## EXERCISE DIRECTIONS:
Find the lines holding the string "Colômbia" in the data, then copy all of them.

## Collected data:
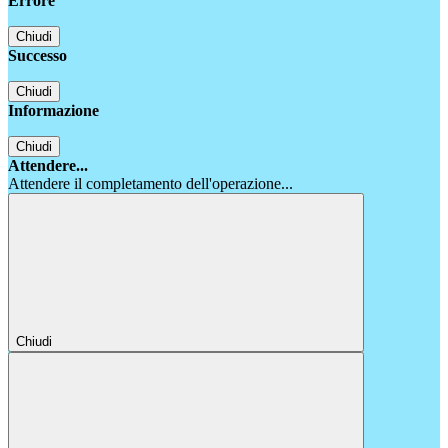
Errore
Chiudi
Successo
Chiudi
Informazione
Chiudi
Attendere...
Attendere il completamento dell'operazione...
Chiudi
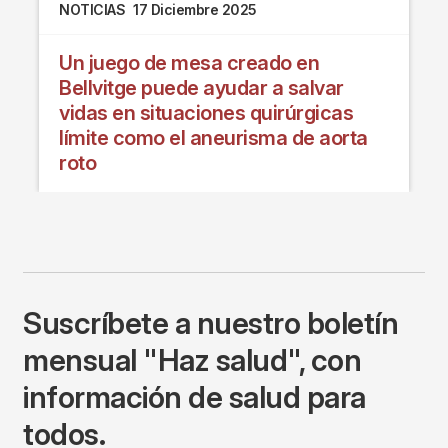
NOTICIAS
17 Diciembre 2025
Un juego de mesa creado en
Bellvitge puede ayudar a salvar
vidas en situaciones quirúrgicas
límite como el aneurisma de aorta
roto
Suscríbete a nuestro boletín
mensual "Haz salud", con
información de salud para
todos.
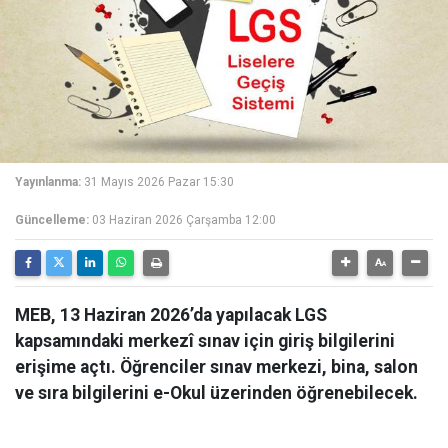
Yayınlanma:
31 Mayıs 2026 Pazar 15:30
Güncelleme:
03 Haziran 2026 Çarşamba 12:00
MEB, 13 Haziran 2026’da yapılacak LGS
kapsamındaki merkezî sınav için giriş bilgilerini
erişime açtı. Öğrenciler sınav merkezi, bina, salon
ve sıra bilgilerini e-Okul üzerinden öğrenebilecek.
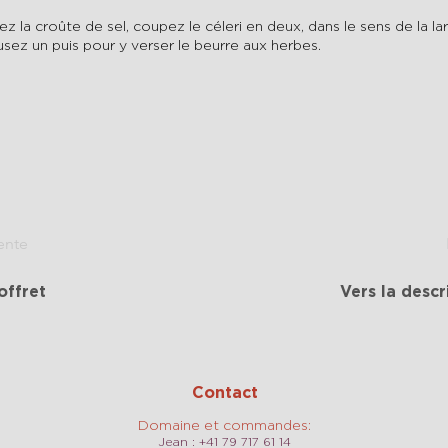
rez la croûte de sel, coupez le céleri en deux, dans le sens de la lar
eusez un puis pour y verser le beurre aux herbes.
ente
offret
Vers la descr
Contact
Domaine et commandes:
Jean : +41 79 717 61 14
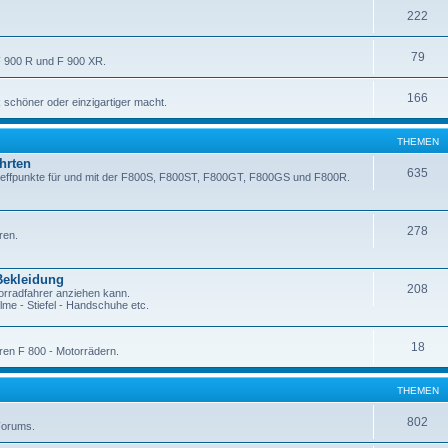
222
79
F 900 R und F 900 XR.
166
 schöner oder einzigartiger macht.
THEMEN
hrten
635
Treffpunkte für und mit der F800S, F800ST, F800GT, F800GS und F800R.
278
ren.
Bekleidung
208
orradfahrer anziehen kann.
me - Stiefel - Handschuhe etc.
18
ren F 800 - Motorrädern.
THEMEN
802
Forums.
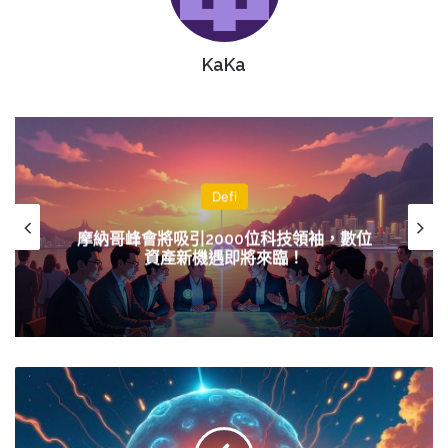
KaKa
技術分析
1,680萬美元瞬間消失！SwapNet漏洞揭示
DeFi安全隱患
穩
定
經
濟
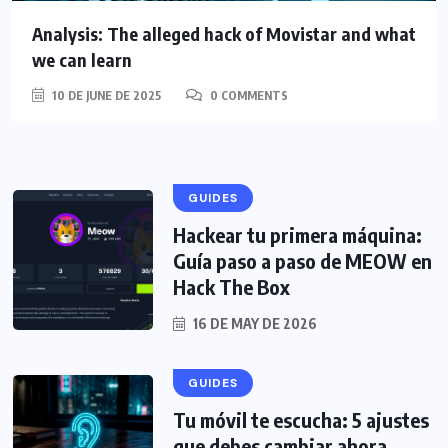
Analysis: The alleged hack of Movistar and what
we can learn
10 DE JUNE DE 2025
0 COMMENTS
GUIDES
Hackear tu primera máquina:
Guía paso a paso de MEOW en
Hack The Box
16 DE MAY DE 2026
GUIDES
Tu móvil te escucha: 5 ajustes
que debes cambiar ahora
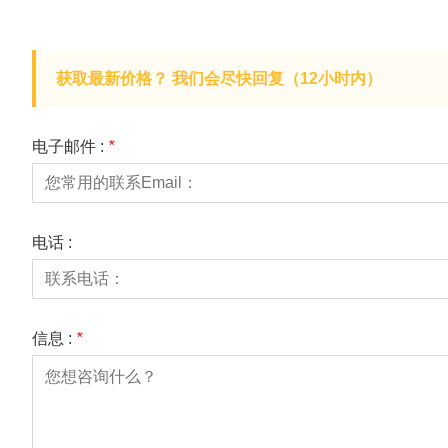
获取最新价格？ 我们会尽快回复（12小时内）
电子邮件 :
*
电话 :
信息 :
*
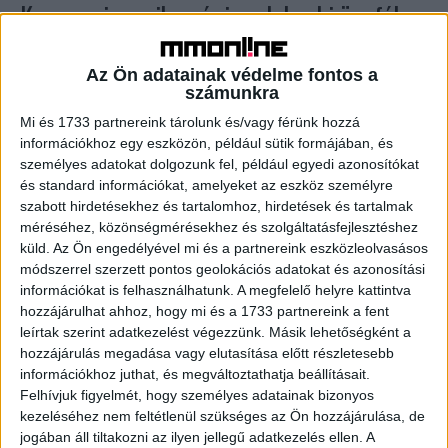
Kevesen ismerik, mégis sok banki ügyfél
spórolhat vele
Az Ön adatainak védelme fontos a
Biznisz
2024. július 8.
számunkra
Az MNB legfrissebb adatai alapján 2024 első
Mi és 1733 partnereink tárolunk és/vagy férünk hozzá
negyedévében több mint 136 ezer fizetési kérelemre
információkhoz egy eszközön, például sütik formájában, és
indított azonnali tranzakció teljesült, közel 5,8 milliárd
személyes adatokat dolgozunk fel, például egyedi azonosítókat
forint értékben. Ez...
és standard információkat, amelyeket az eszköz személyre
szabott hirdetésekhez és tartalomhoz, hirdetések és tartalmak
méréséhez, közönségmérésekhez és szolgáltatásfejlesztéshez
- Hirdetés -
küld.
Az Ön engedélyével mi és a partnereink eszközleolvasásos
módszerrel szerzett pontos geolokációs adatokat és azonosítási
információkat is felhasználhatunk. A megfelelő helyre kattintva
hozzájárulhat ahhoz, hogy mi és a 1733 partnereink a fent
leírtak szerint adatkezelést végezzünk. Másik lehetőségként a
hozzájárulás megadása vagy elutasítása előtt részletesebb
információkhoz juthat, és megváltoztathatja beállításait.
Felhívjuk figyelmét, hogy személyes adatainak bizonyos
kezeléséhez nem feltétlenül szükséges az Ön hozzájárulása, de
A RADIOCAFÉN
jogában áll tiltakozni az ilyen jellegű adatkezelés ellen. A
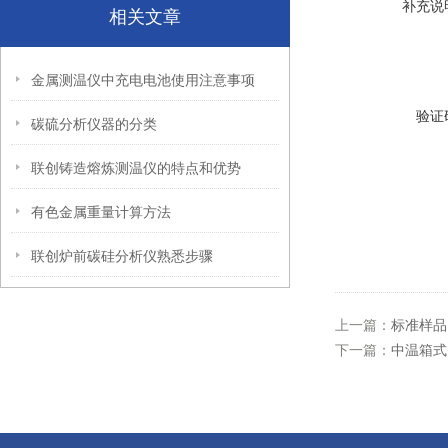
补充说
相关文章
金属测温仪中充电电池使用注意事项
验证
碳硫分析仪器的分类
联创铸造熔炼测温仪的特点和优势
有色金属重量计算方法
联创炉前碳硅分析仪熟悉步骤
上一篇：
标准样品
下一篇：
中温箱式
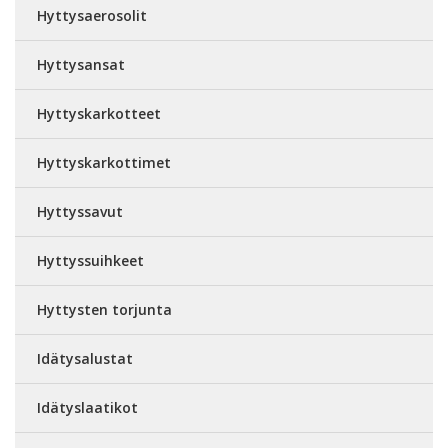
Hyttysaerosolit
Hyttysansat
Hyttyskarkotteet
Hyttyskarkottimet
Hyttyssavut
Hyttyssuihkeet
Hyttysten torjunta
Idätysalustat
Idätyslaatikot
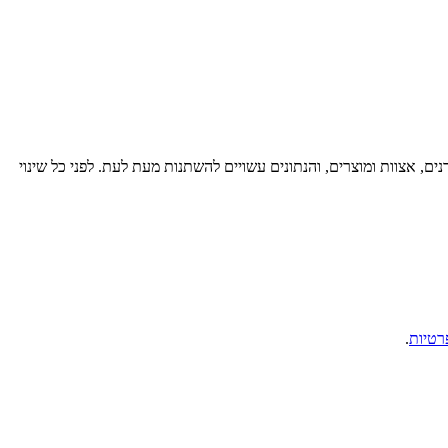
רנים, אצוות ומוצרים, והנתונים עשויים להשתנות מעת לעת. לפני כל שינוי
רטיות
.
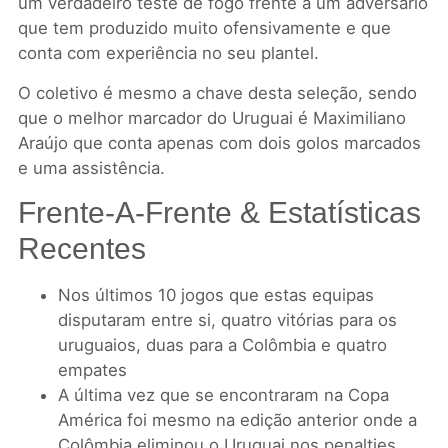
um verdadeiro teste de fogo frente a um adversário
que tem produzido muito ofensivamente e que
conta com experiência no seu plantel.
O coletivo é mesmo a chave desta seleção, sendo
que o melhor marcador do Uruguai é Maximiliano
Araújo que conta apenas com dois golos marcados
e uma assistência.
Frente-A-Frente & Estatísticas
Recentes
Nos últimos 10 jogos que estas equipas
disputaram entre si, quatro vitórias para os
uruguaios, duas para a Colômbia e quatro
empates
A última vez que se encontraram na Copa
América foi mesmo na edição anterior onde a
Colômbia eliminou o Uruguai nos penalties,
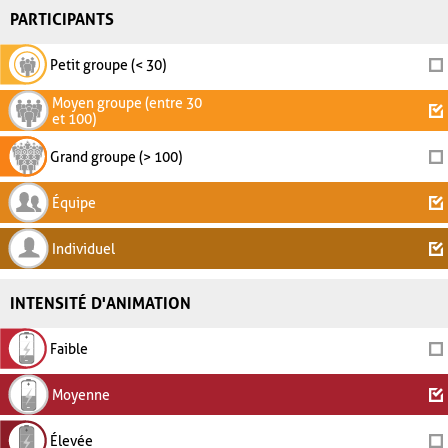
PARTICIPANTS
Petit groupe (< 30)
Moyen groupe (entre 30
et 100)
Grand groupe (> 100)
Équipe
Individuel
INTENSITÉ D'ANIMATION
Faible
Moyenne
Élevée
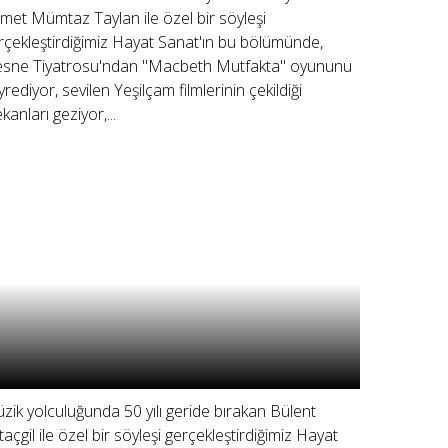
met Mümtaz Taylan ile özel bir söyleşi
rçekleştirdiğimiz Hayat Sanat'ın bu bölümünde,
sne Tiyatrosu'ndan "Macbeth Mutfakta" oyununu
yrediyor, sevilen Yeşilçam filmlerinin çekildiği
kanları geziyor,...
zik yolculuğunda 50 yılı geride bırakan Bülent
taçgil ile özel bir söyleşi gerçekleştirdiğimiz Hayat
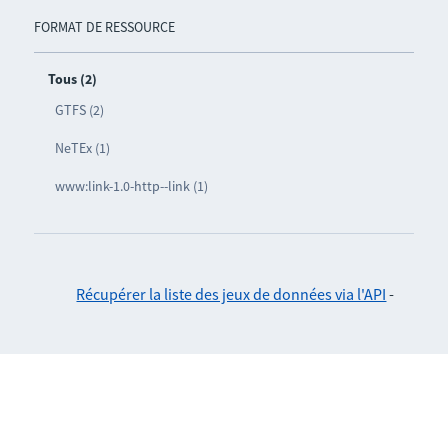
FORMAT DE RESSOURCE
Tous (2)
GTFS (2)
NeTEx (1)
www:link-1.0-http--link (1)
Récupérer la liste des jeux de données via l'API
-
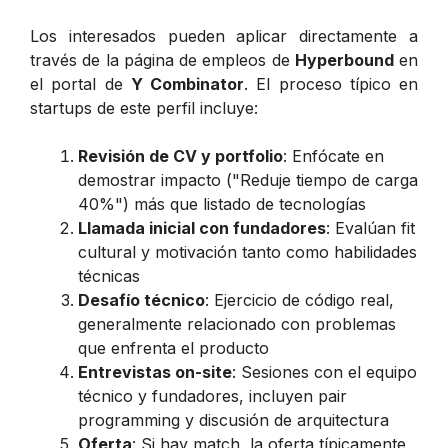
Los interesados pueden aplicar directamente a
través de la página de empleos de
Hyperbound
en
el portal de
Y Combinator
. El proceso típico en
startups de este perfil incluye:
Revisión de CV y portfolio
: Enfócate en
demostrar impacto ("Reduje tiempo de carga
40%") más que listado de tecnologías
Llamada inicial con fundadores
: Evalúan fit
cultural y motivación tanto como habilidades
técnicas
Desafío técnico
: Ejercicio de código real,
generalmente relacionado con problemas
que enfrenta el producto
Entrevistas on-site
: Sesiones con el equipo
técnico y fundadores, incluyen pair
programming y discusión de arquitectura
Oferta
: Si hay match, la oferta típicamente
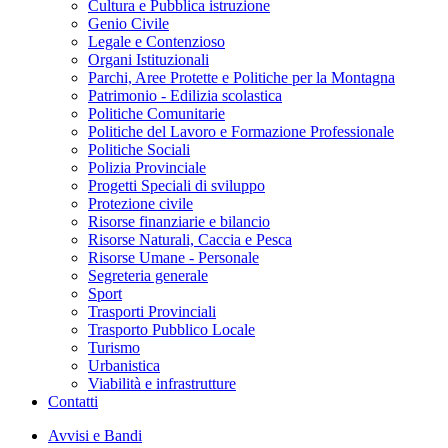
Cultura e Pubblica istruzione
Genio Civile
Legale e Contenzioso
Organi Istituzionali
Parchi, Aree Protette e Politiche per la Montagna
Patrimonio - Edilizia scolastica
Politiche Comunitarie
Politiche del Lavoro e Formazione Professionale
Politiche Sociali
Polizia Provinciale
Progetti Speciali di sviluppo
Protezione civile
Risorse finanziarie e bilancio
Risorse Naturali, Caccia e Pesca
Risorse Umane - Personale
Segreteria generale
Sport
Trasporti Provinciali
Trasporto Pubblico Locale
Turismo
Urbanistica
Viabilità e infrastrutture
Contatti
Avvisi e Bandi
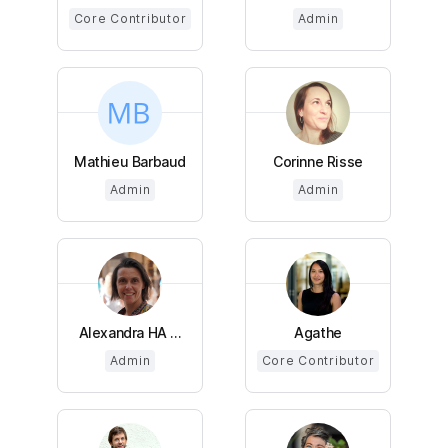
Core Contributor
Admin
Mathieu Barbaud
Corinne Risse
Admin
Admin
Alexandra HA ...
Agathe
Admin
Core Contributor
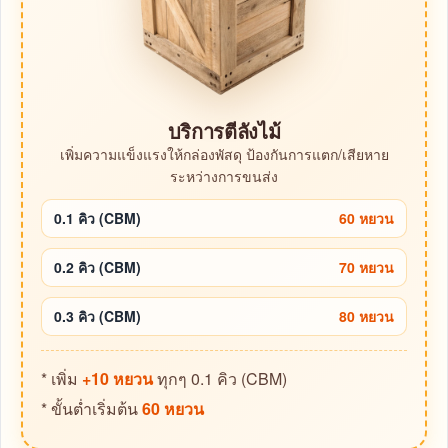
บริการตีลังไม้
เพิ่มความแข็งแรงให้กล่องพัสดุ ป้องกันการแตก/เสียหาย
ระหว่างการขนส่ง
0.1 คิว (CBM)
60 หยวน
0.2 คิว (CBM)
70 หยวน
0.3 คิว (CBM)
80 หยวน
* เพิ่ม
+10 หยวน
ทุกๆ 0.1 คิว (CBM)
* ขั้นต่ำเริ่มต้น
60 หยวน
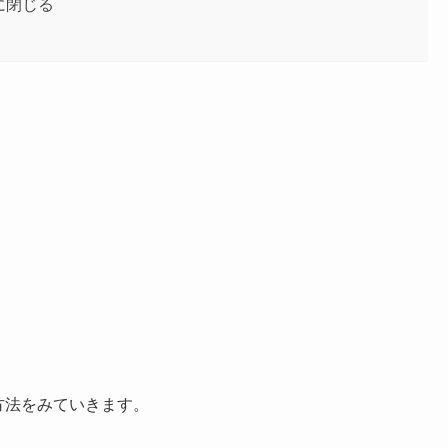
的に閉じる
じる方法をみていきます。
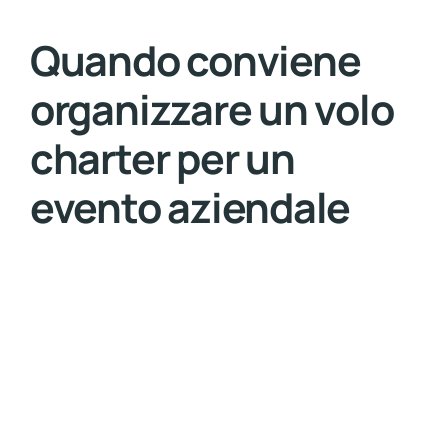
Quando conviene
organizzare un volo
charter per un
evento aziendale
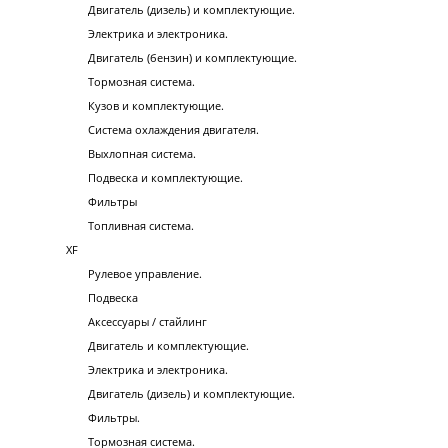
Двигатель (дизель) и комплектующие.
Электрика и электроника.
Двигатель (бензин) и комплектующие.
Тормозная система.
Кузов и комплектующие.
Система охлаждения двигателя.
Выхлопная система.
Подвеска и комплектующие.
Фильтры
Топливная система.
XF
Рулевое управление.
Подвеска
Аксессуары / стайлинг
Двигатель и комплектующие.
Электрика и электроника.
Двигатель (дизель) и комплектующие.
Фильтры.
Тормозная система.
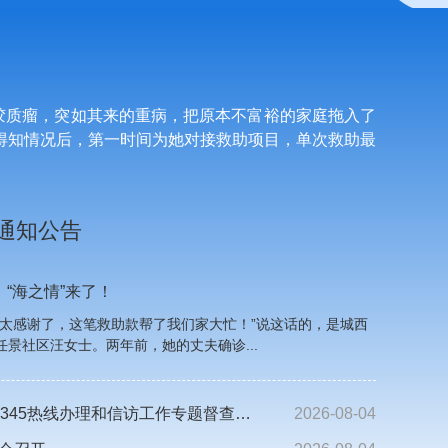
胶质瘤，突如其来的重病，把原本不富裕的家庭拖入了
得知情况后，第一时间为她对接救助项目，单次救助最
通知公告
，“海之情”来了！
的太感谢了，这笔救助款帮了我们家大忙！”说这话的，是城西
任景社区汪女士。两年前，她的丈夫确诊...
全区民生领域12345热线办理和信访工作专题督查推进会召开
2026-08-04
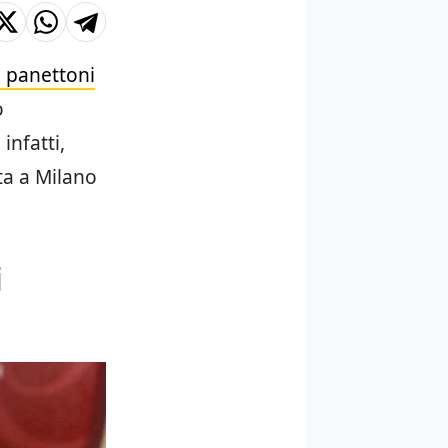
ei panettoni
o
 infatti,
ta a Milano
i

## RESPONSE AREA:
uruguaios, duas para a Colômbia e quatro
Colômbia eliminou o Uruguai nos penalties,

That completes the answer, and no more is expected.